レアメタルの仕事でペルー・クスコに行った途中、約40年ぶりにリマに立ち寄った。ここは思い出の詰まった街だ。初めて訪れたのは1973年頃だったろうか。世界放浪の末に天野芳太郎さん(1898~1982年=明治31~昭和57年)に会いに行ったのが縁の始まりだった。
日本を出発する前に父方の叔父が、当時三菱金属(現三菱マテリアル)に勤務しており、南米の仕事の関係から天野さんを紹介してくれたのだった。
天野さんは、戦前パナマを拠点にしてビジネスをはじめ、チリ(農業)、コスタリカ(漁業)、エクアドル(製薬業)、ペルー(金融業)など南米各地に事業を広げて成功させた。
ところが、41年、日米が開戦すると、アメリカ側に拘束されて収容所生活を送り、交換船で日本に送還された。

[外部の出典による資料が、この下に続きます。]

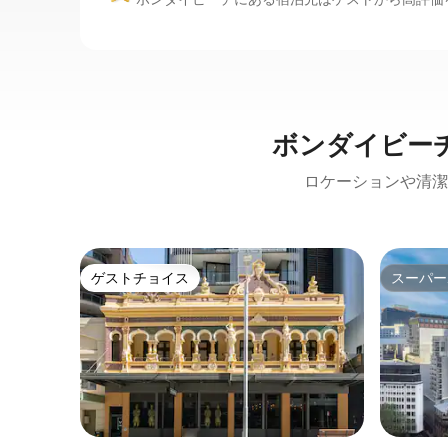
ボンダイビー
ロケーションや清潔
ゲストチョイス
スーパー
ゲストチョイス
スーパー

残されたビジネスの権益は、この戦争時に全て剥奪されたとも聞いた。
戦後は占領米軍のキャンプで働きながらドルを蓄え、再び南米の地ペルーに渡り、再度事業を成功させた。戦前からインカ文明など南米各地の遺跡を回っていた天野さんは、戦後はより活発に遺跡調査、遺物の収集を進めた。そして64年、リマに「天野博物館」を創設した。
私が初めて訪れたとき、天野さんは自ら博物館の館内を案内して下さった。実業家というよりも学者風の雰囲気でインカ文明の話を熱心に話して下さった。それから約10年後(82年)、天野さんは帰らぬ人となった。夫人の美代子さんは、天野さんが全財産をかけて収集した遺物が「インカの文化財に化けてしまった」といって笑っておられた。
現代日本人にも必要な 逆境での強さ
今回の訪問でも、天野博物館は健在だった。アポなしで美代子館長にもお会いした。博物館を案内してもらいながら、再び記憶が甦った。
天野さんは、押川春浪(明治時代の冒険小説家。1876~1914年)に憧れて南米を目指したといっておられた。ところが、アメリカから送還された後、「押川春浪を調べたら、一度も海外には出たことがなかったと知って唖然とした」と笑っておられた。